I responded that I’ve always told counselors “no” when they’ve asked if I was ever raped by my ex-husband.  told him “I wasn’t really raped, because I’d been taught I had to consent no matter what. It was said  that rape in a marriage was not possible. Maybe I am minimizing what happened to me, but I’m not sure it was rape.  I didn’t say ‘no.’ I submitted because I thought I had to do so to be saved.”

The therapist really emphasized to me that, no matter if you call it “rape” or “coercion,” or “dominance,” it all has the same effect in the end…it is sexual trauma. “Dominance was enacted upon you against your will, and that is traumatic.”

It was deeply thought provoking for me. The submission teaching was extremely dangerous and damaging.  No human being should EVER have to submit their will entirely to another human being–but that is what submission was to me at the time.

A few days ago I read a chapter in Dr. Bruce Perry’s book, The Boy Who was Raised as a Dog. He shares how his team was called to work with the children who were released from the Branch Davidian group in Waco. These children had been raised in a terribly damaging cult. Although that cult was much more controlling than my early life, there were some key elements that I could identify with.
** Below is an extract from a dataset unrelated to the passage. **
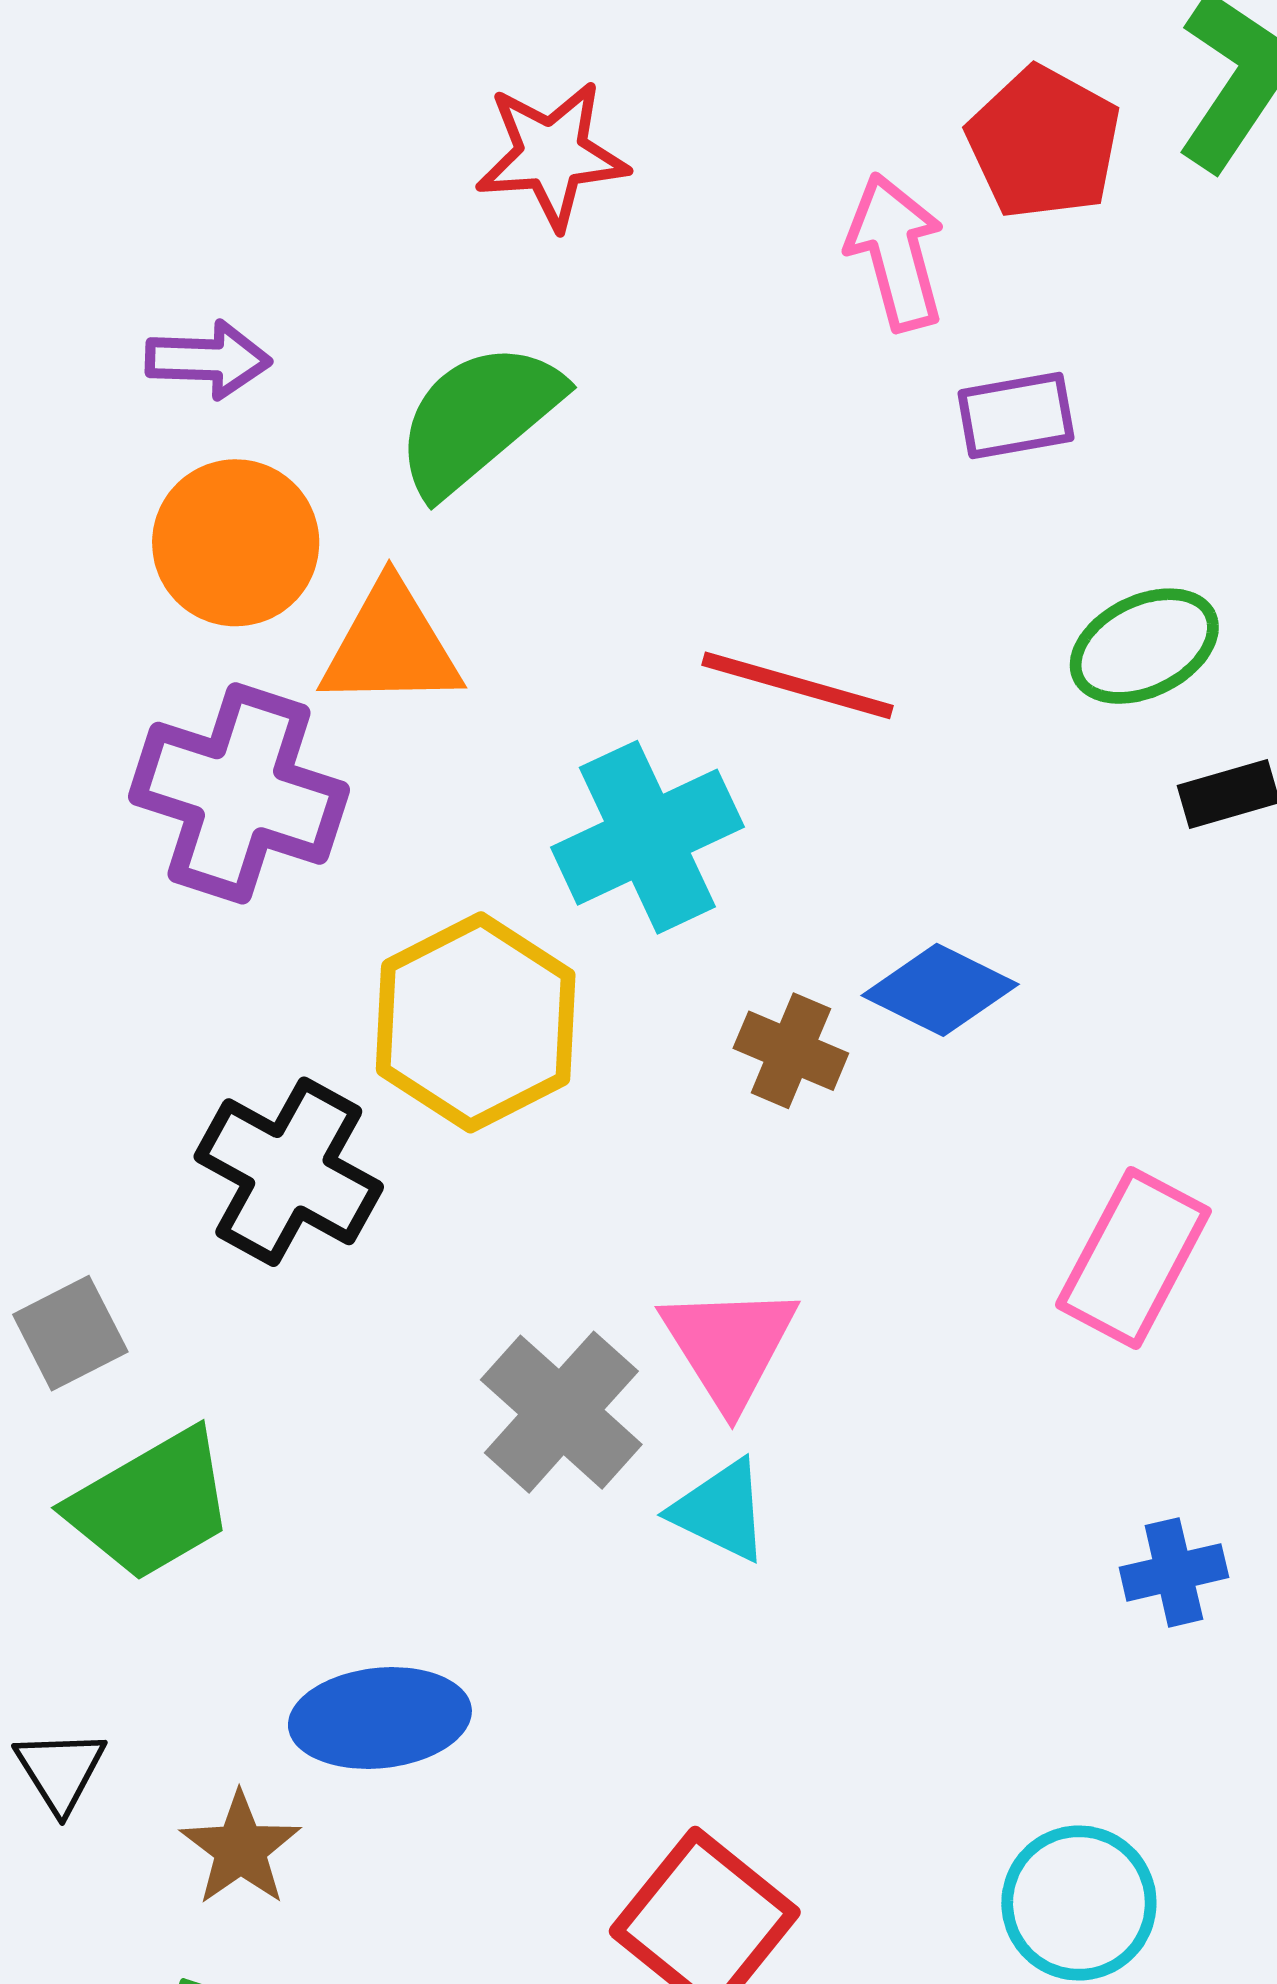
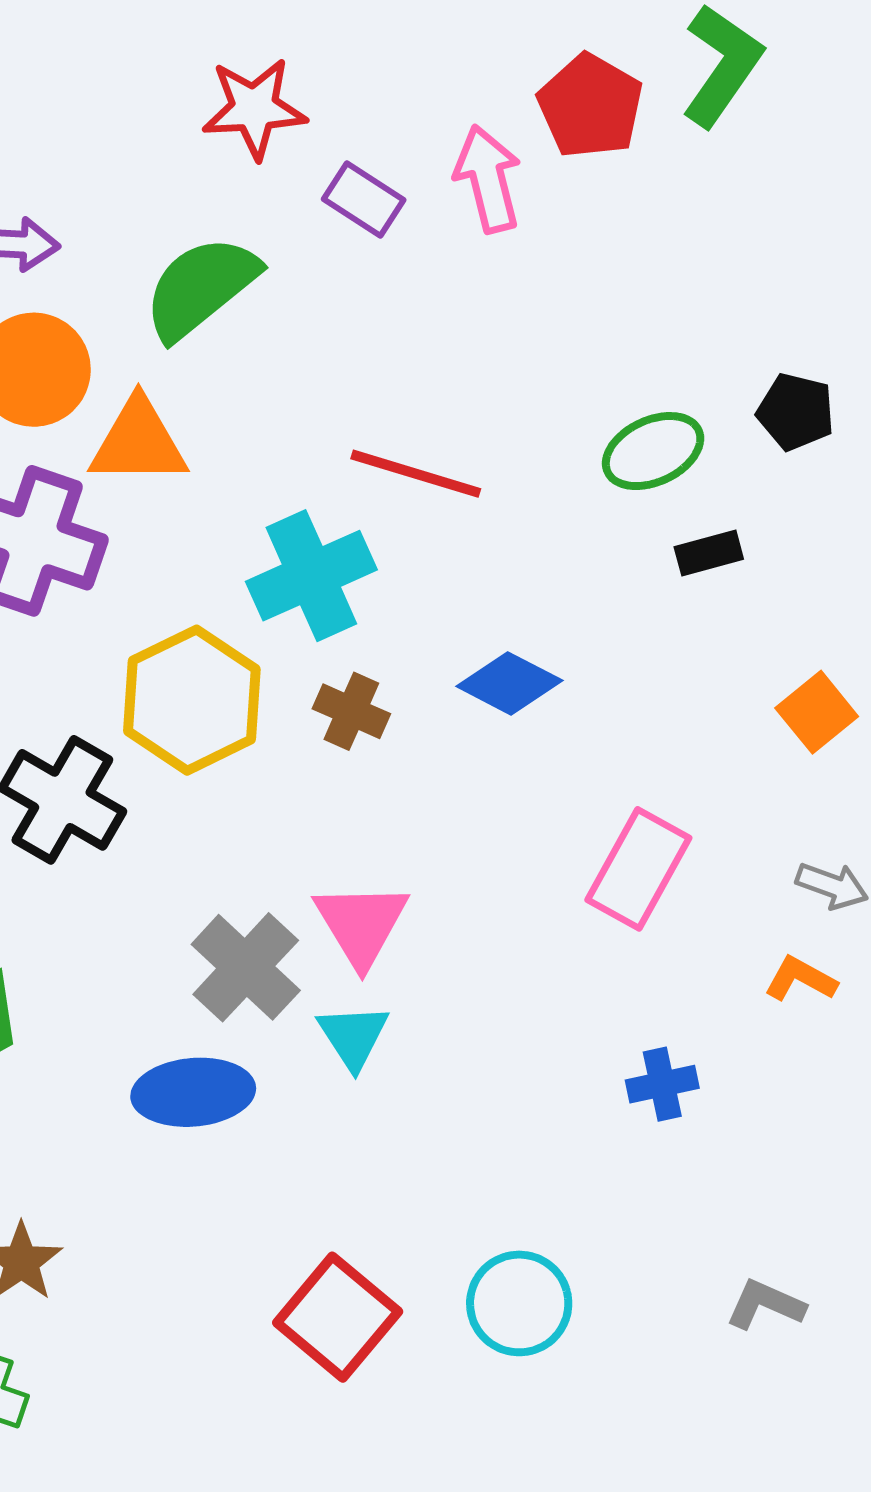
purple rectangle: (1016, 416) -> (364, 199), moved, turned 42
brown cross: (791, 1051) -> (351, 711), moved
cyan triangle: (721, 1510) -> (353, 1036), turned 30
blue ellipse: (380, 1718) -> (193, 1092), moved
cyan circle: (1079, 1903) -> (519, 1303), moved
The author commented that these children had been “marinated in fear,” and he goes on to explain how continued fear tactics cause our brains to create too much cortisol (Perry, 2017). He describes how these children had great talent at artwork and other skills, such as reading. Many of them were extremely familiar with Bible passages, but had no idea how to make basic decisions, like what they wanted for dinner. They had not been allowed to figure out what they liked or didn’t like or even who they were individually (Perry, 2017).

In this way, I could identify with these children. In many aspects of life, we never had the option to decide things for ourselves. It was unheard of to even entertain the thought or possibility of being different from who we had been told we were. Our purpose was laid out before us by others, and we were told what to think, who to befriend, what to love, what to hate, how to dress, how to comb our hair, who to talk to, and who to avoid. Like the children Perry described, we viewed all outsiders as “unbelievers,” and therefore, anything they said was automatically suspect (Perry, 2017). Like those children were able to draw detailed drawings to represent their indoctrination and their collectivist society, yet unable to draw a self portrait; my life was also consumed with submission to norms of the group. I could recite chapters from the Bible and explain complex doctrines, yet had no idea who I was as an individual.

This is the trauma of submission.

It is not biblical.  In fact, a careful study of submission in the Bible will show that a mutual submission was taught. It never meant literally checking your brain at the door, like I was taught to do. Instead, it was submission in the sense of accepting others as they are and not trying to conform them to your will. It begs the question, how can so many concepts become so twisted in such environments, so that they end up teaching the exact opposite of their originally intended message?